11. Allgemeine Bestimmungen
(1) Erfüllungsort, Ort des Gefahren- und Kostenübergangs für beide Teile ist der jeweils von der MF vorgegebene Anlieferort.
(2) Gerichtsstand ist Frankfurt am Main. Es bleibt den Parteien jedoch vorbehalten für die gerichtliche Geltendmachung von Ansprüchen den jeweils für die andere Partei gültigen Gerichtsstand zu wählen.
(3) Für diese Geschäftsbedingungen und die genannten Rechtsbeziehungen zwischen der MF und dem AN gilt das Recht der Bundesrepublik Deutschland.
(4) Anderslautende, widersprechende von den vorgenannten Bestimmungen abweichende Geschäftsbedingungen des Auftraggebers - soweit sie nicht im Rahmen dieser Beauftragung festgelegt sind - entfalten in keinem Falle Wirksamkeit.
(5) Die personenbezogenen Daten des AN werden entsprechend §§ 28 und 29 BDSG (Bundesdatenschutzgesetz) im Rahmen der Zweckbestimmung des Vertragsverhältnisses gespeichert und verarbeitet.
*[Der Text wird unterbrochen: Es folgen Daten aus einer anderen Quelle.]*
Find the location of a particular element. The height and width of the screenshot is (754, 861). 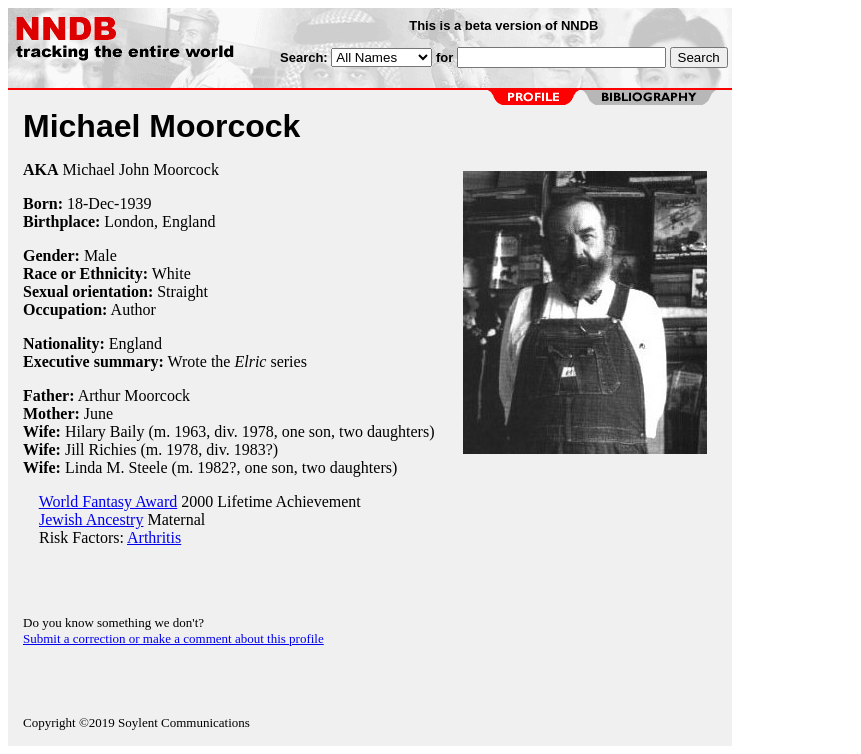

Jewish Ancestry is located at coordinates (91, 519).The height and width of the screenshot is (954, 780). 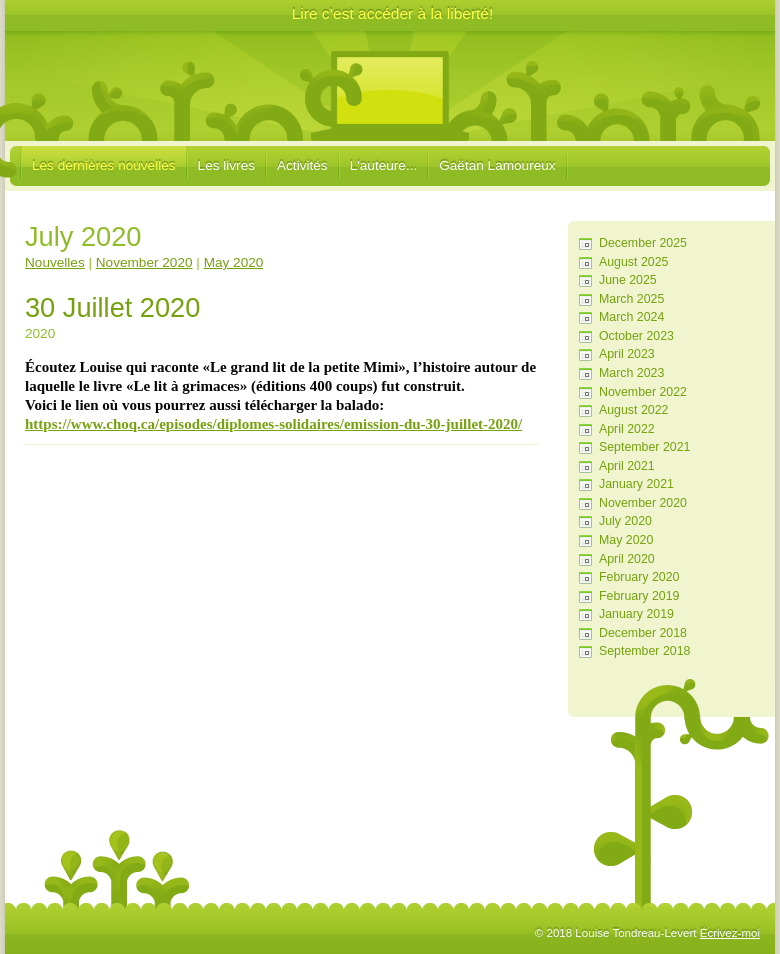 I want to click on L'auteure..., so click(x=384, y=165).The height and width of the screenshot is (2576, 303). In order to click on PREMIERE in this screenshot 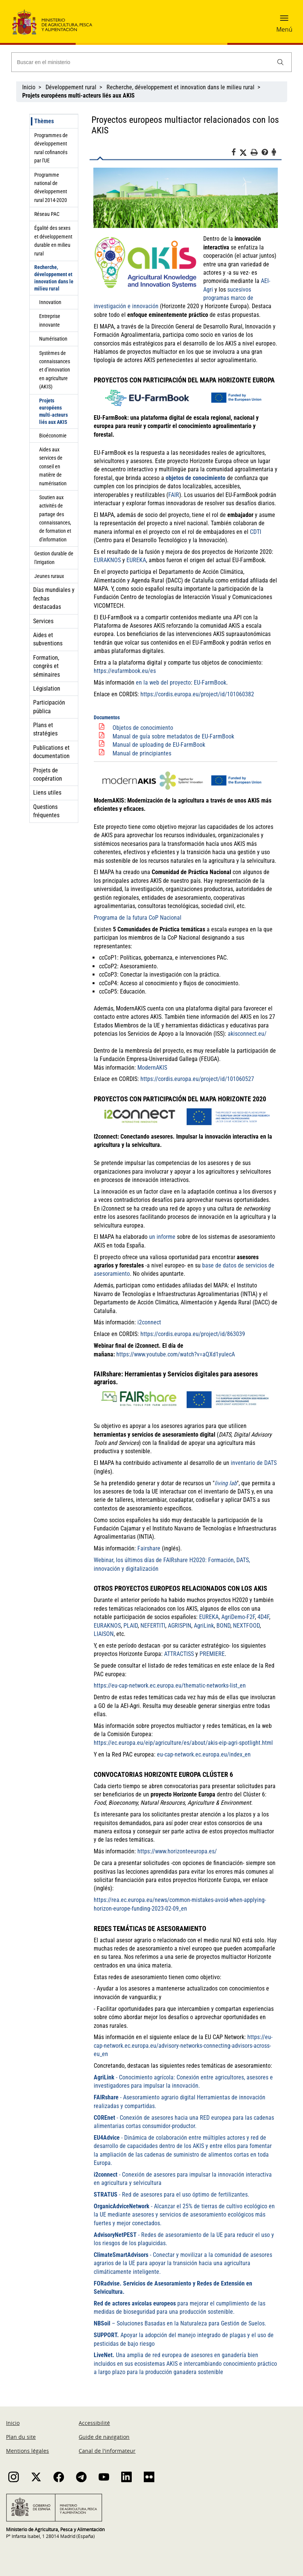, I will do `click(212, 1653)`.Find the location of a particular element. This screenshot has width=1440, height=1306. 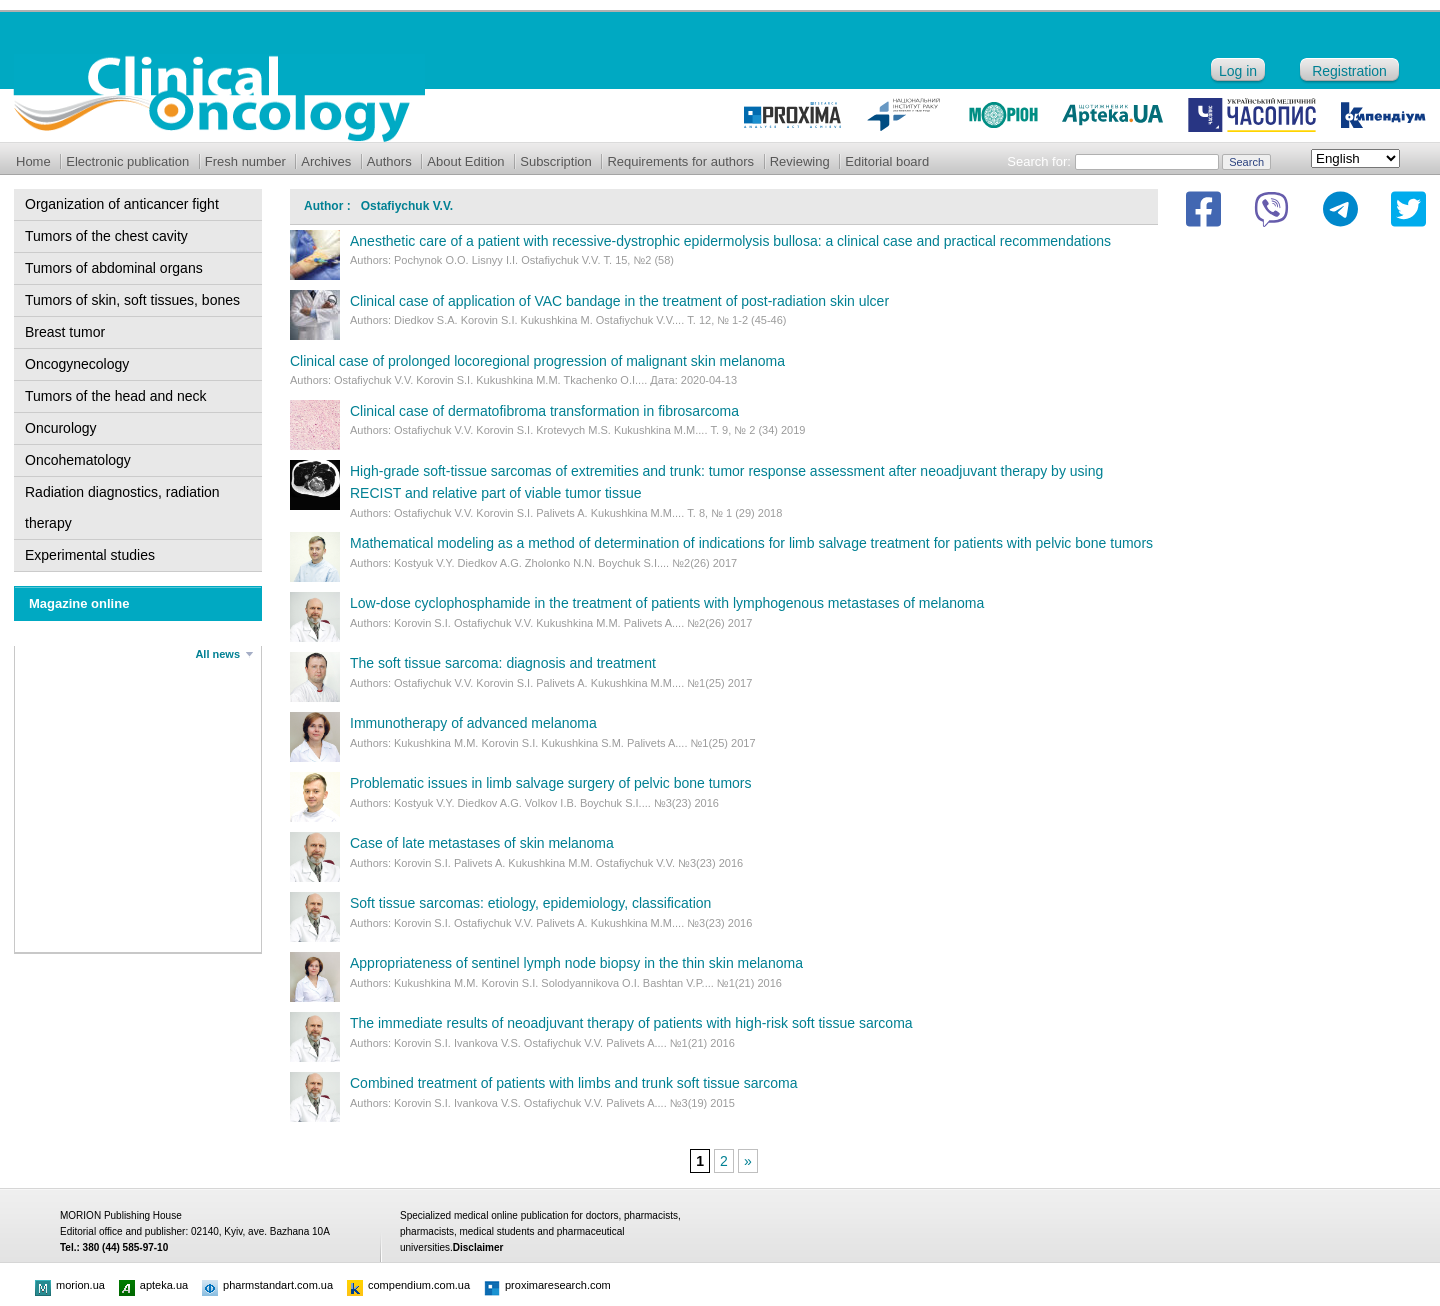

Case of late metastases of skin melanoma is located at coordinates (482, 843).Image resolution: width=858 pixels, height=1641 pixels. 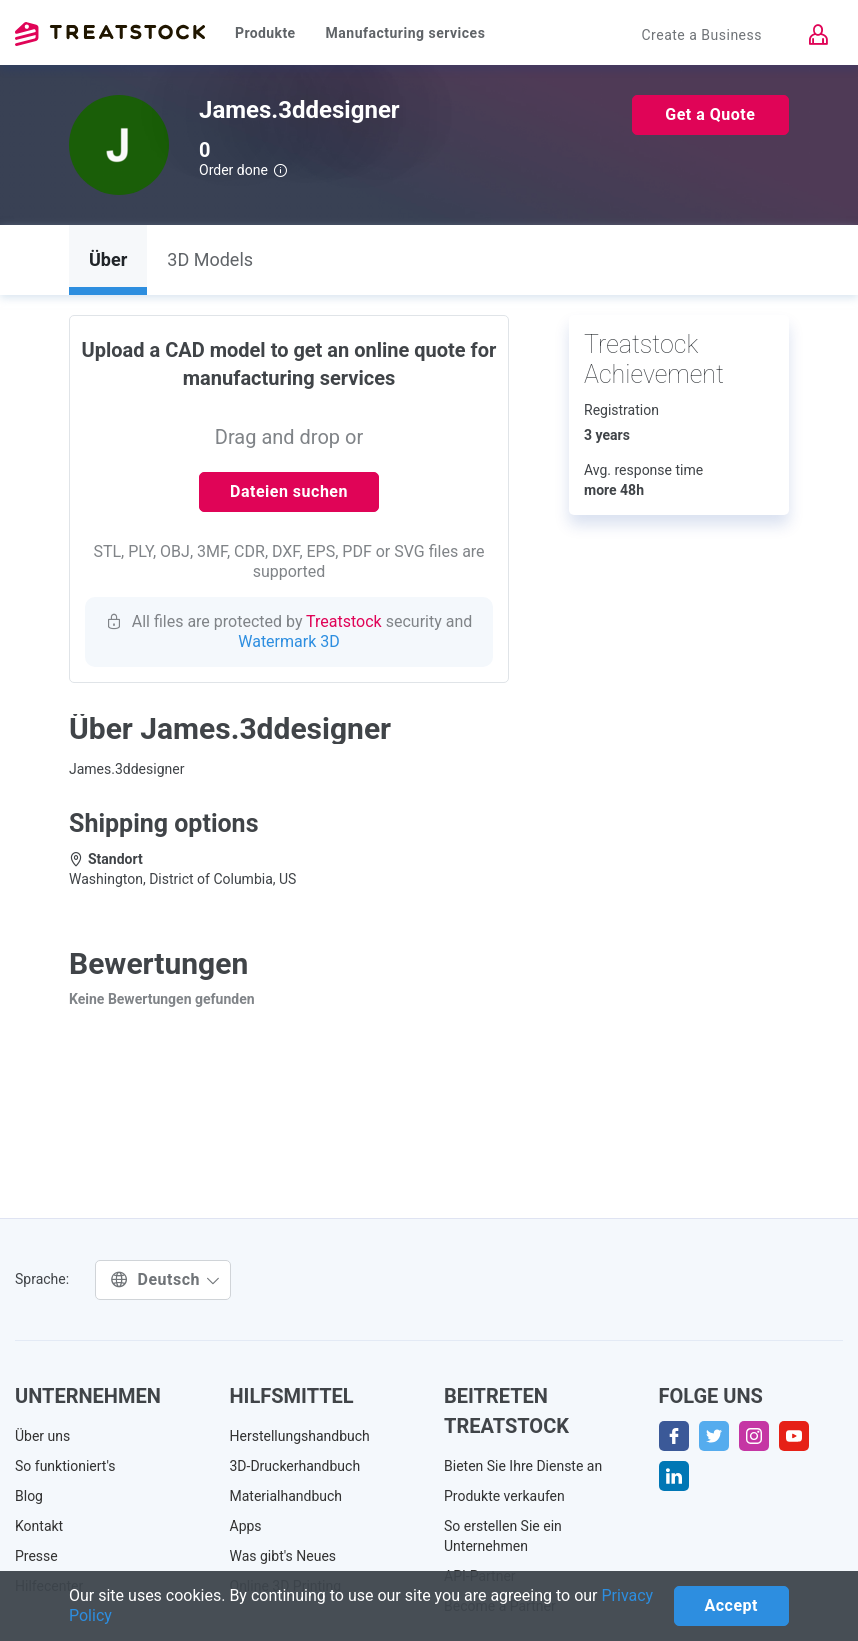 What do you see at coordinates (110, 34) in the screenshot?
I see `Treatstock` at bounding box center [110, 34].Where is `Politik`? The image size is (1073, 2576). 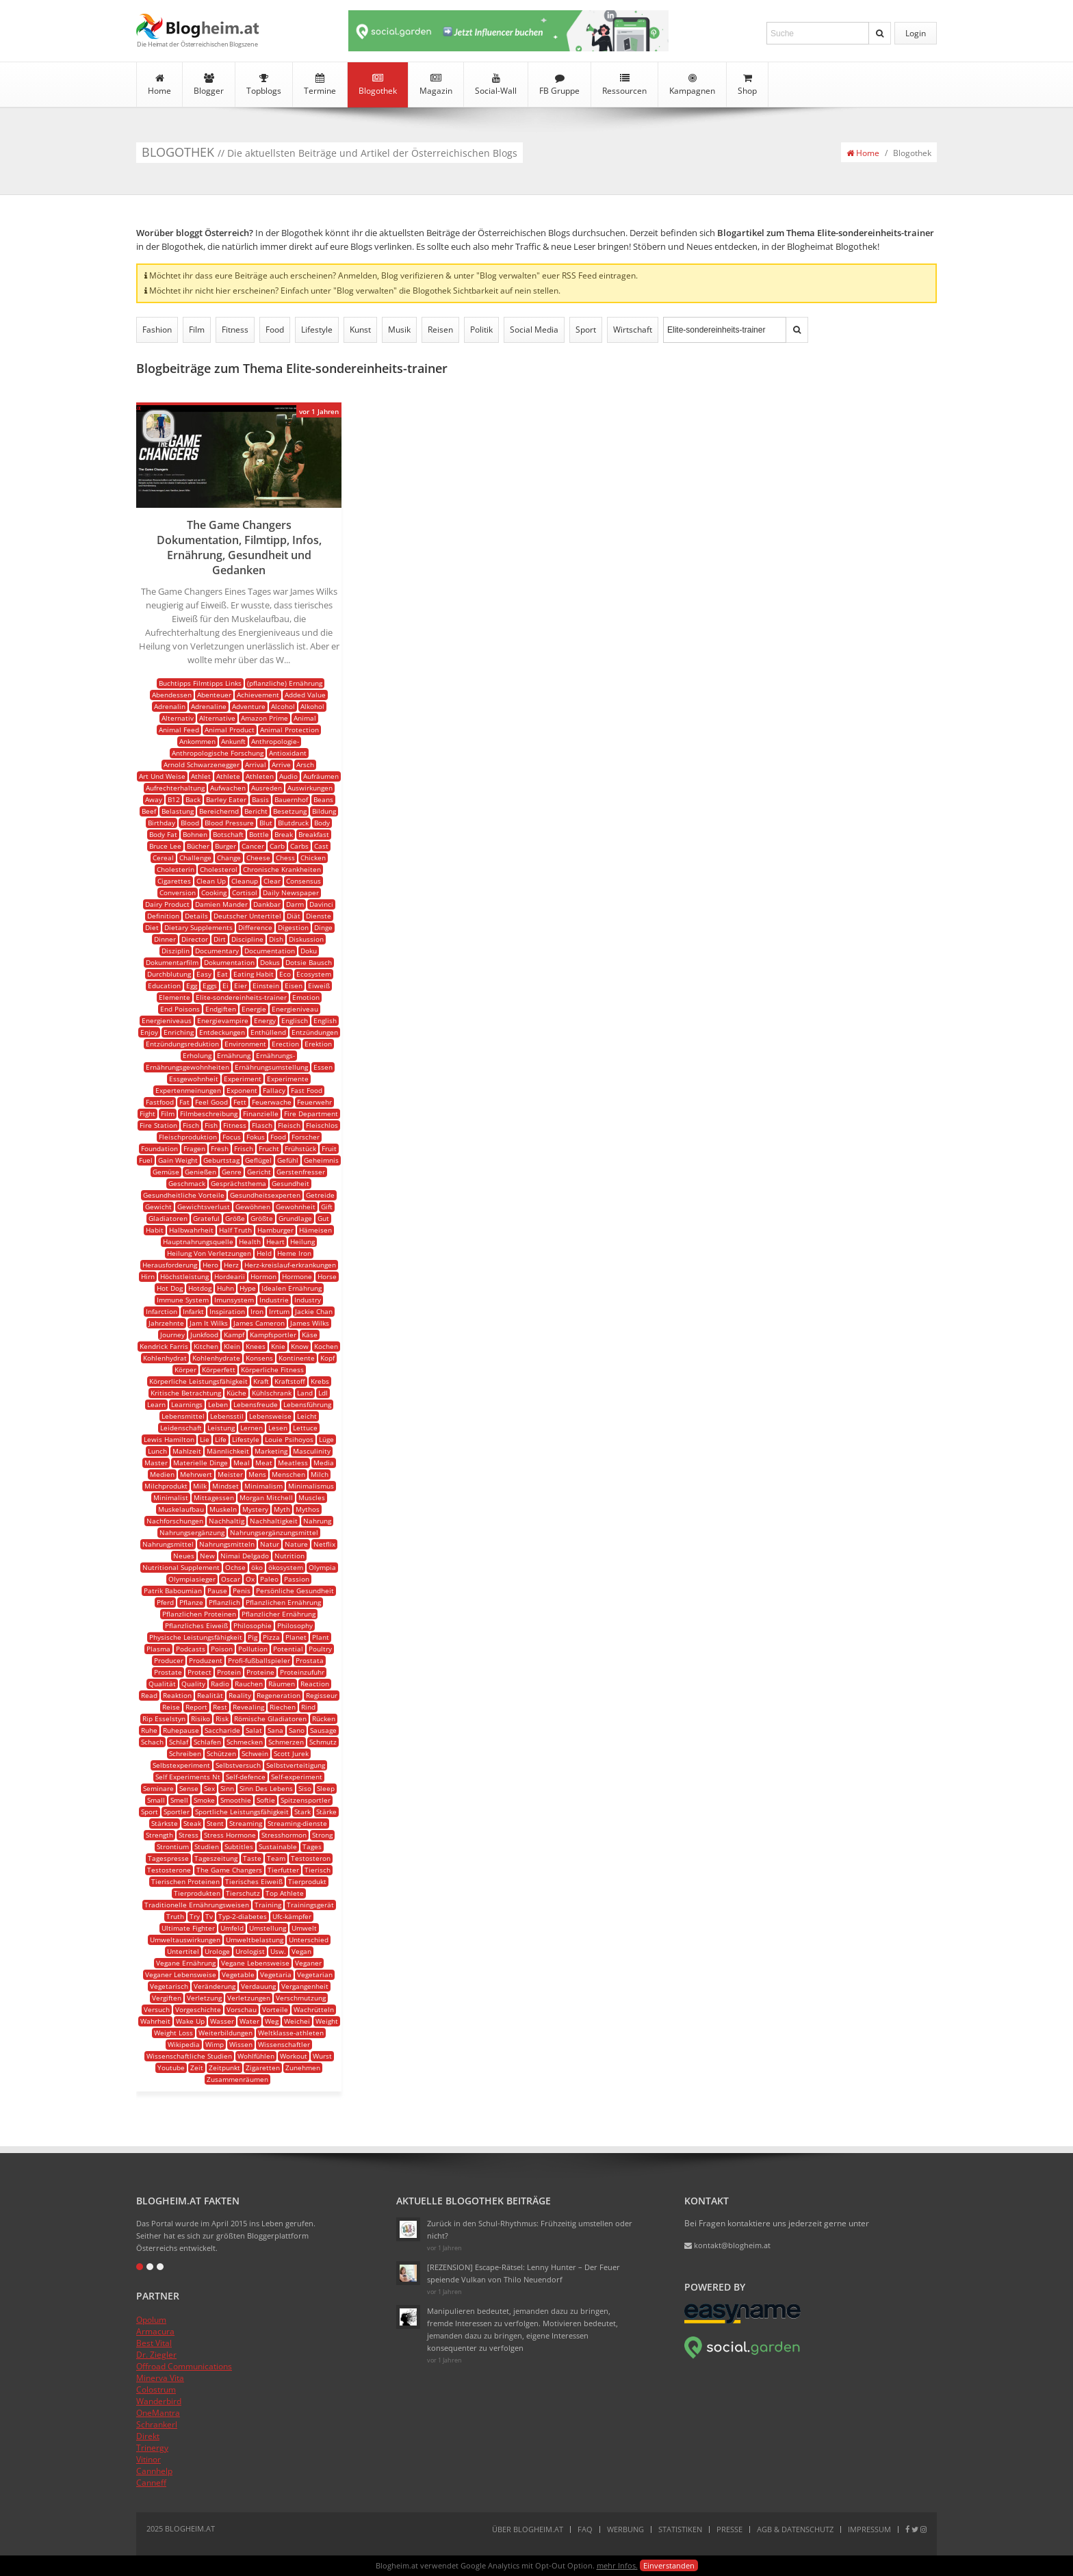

(6) Änderungen oder Ergänzungen der Verträge bedürfen zu ihrer Gültigkeit der Schriftform, gleiches gilt für das Schriftformerfordernis selbst.
(7) Sollten einzelne Bestimmungen des Vertrages unwirksam sein, so wird dadurch die Gültigkeit der übrigen Bestimmungen nicht berührt. Die Vertragspartner verpflichten sich, anstelle der unwirksamen Bestimmungen andere Bestimmungen zu vereinbaren, die dem wirtschaftlichen Zweck des Vertrages am ehesten entsprechen.